**Task statement:** Would you restate every entry below word for word? Leave out the pictures.

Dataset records
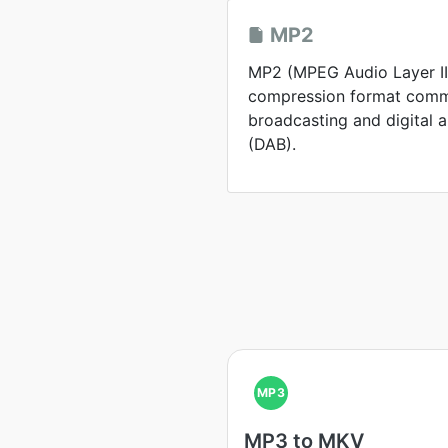
MP2
MP2 (MPEG Audio Layer II)
compression format comm
broadcasting and digital 
(DAB).
MP3
MP3 to MKV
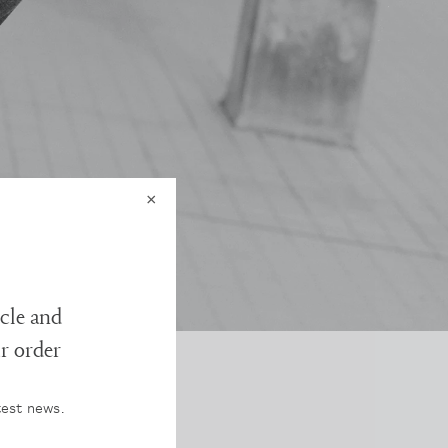
×
cle and
ur order
test news.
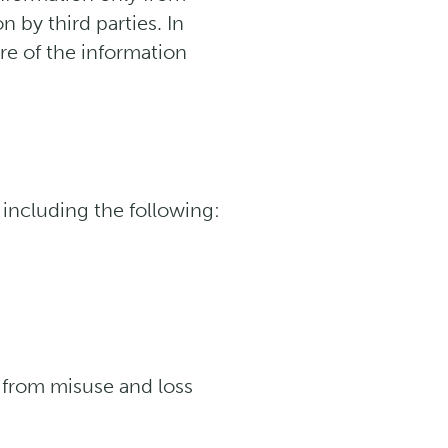
by third parties. In
re of the information
including the following:
t from misuse and loss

**Response below:**
MP2
MP2 (MPEG Audio Layer II)
compression format comm
broadcasting and digital 
(DAB).
MP3
MP3 to MKV
×
cle and
ur order
test news.
by third parties. In
re of the information
including the following:
t from misuse and loss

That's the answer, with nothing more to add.